Comme si cela ne suffisait pas, la guerre israélienne vient d’éclater ici, révélant que le conflit armé peut prendre des formes diverses. Oui, nous faisons face à des situations inimaginables, comme le refus de certains centres d’hébergement au Liban d’accueillir des Syrien.n.es, simplement parce qu’ils/elles sont syrien.n.es. Même en temps de guerre, il y a des préférences concernant qui est humain - et donc digne de compassion- en fonction de son pays d’origine. Les Syrien.n.es se retrouvent seul.e.s, sans aucun soutien, abandonné.e.s par leur propre gouvernement. Même à la frontière syro-libanaise, les Syrien.n.es sont maltraité.e.s, contrairement aux Libanais.e.s. La Syrie a toujours été un pays de paradoxes, prouvant que l’injustice envers les Syrien.n.es ne cesse jamais, elle change juste de forme.

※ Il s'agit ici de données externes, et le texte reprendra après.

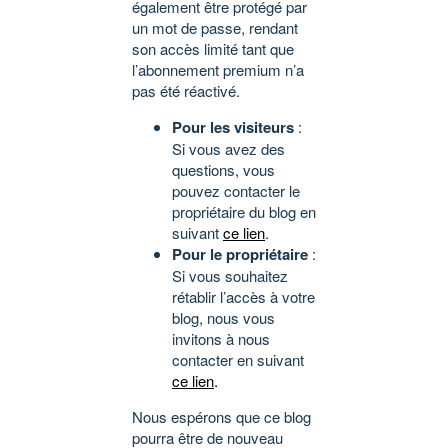
également être protégé par
un mot de passe, rendant
son accès limité tant que
l’abonnement premium n’a
pas été réactivé.
Pour les visiteurs
:
Si vous avez des
questions, vous
pouvez contacter le
propriétaire du blog en
suivant
ce lien
.
Pour le propriétaire
:
Si vous souhaitez
rétablir l’accès à votre
blog, nous vous
invitons à nous
contacter en suivant
ce lien
.
Nous espérons que ce blog
pourra être de nouveau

Retourner en Syrie semble presque impossible, pour des raisons allant des risques d’arrestation à l’effondrement économique, sans oublier qu’il n’y a plus vraiment d’endroit où les réfugié.e.s pourraient revenir. Le retour n’a plus de sens, et il peut même s’avérer dangereux.
Une valise non prête pour fuir
Bien qu’il soit nécessaire de préparer une petite valise avec les documents importants, de l’argent et quelques articles de toilette, je n’arrive toujours pas à m’y résoudre. Chaque jour, je repousse cette tâche en me disant : « Aujourd’hui s’est bien passé, peut-être que demain sera pareil. » Mais la vérité, c’est que nos journées ne se passent pas bien, et la mort rôde autour de nous. Je la vois dans les yeux de mes ami.e.s et collègues, je la sens dans l’air. Même la notion de paix est devenue relative, dépendante de la région où l’on vit et des rues que l’on traverse. Mes ami.e.s me rassurent en disant que je vis dans une zone qui ne sera pas bombardée... quelle ironie !
Je pense aussi que mon refus de préparer ma valise émane de mon désir que tout aille bien, de ma foi que ce beau pays ira bien, et que nous irons bien avec lui.
Peut-être qu’un jour, je regarderai ces années avec une certaine sérénité, et je verrai cette expérience comme une transformation profonde, quelque chose qui a changé ma vision de la vie et ma conception de l’humanité. La guerre et la mort nous rendent soit dur.e.s, soit profondément empathiques envers ceux qui souffrent autour de nous, à travers notre propre souffrance. Et malgré tout, je suis résolue à rester humaine.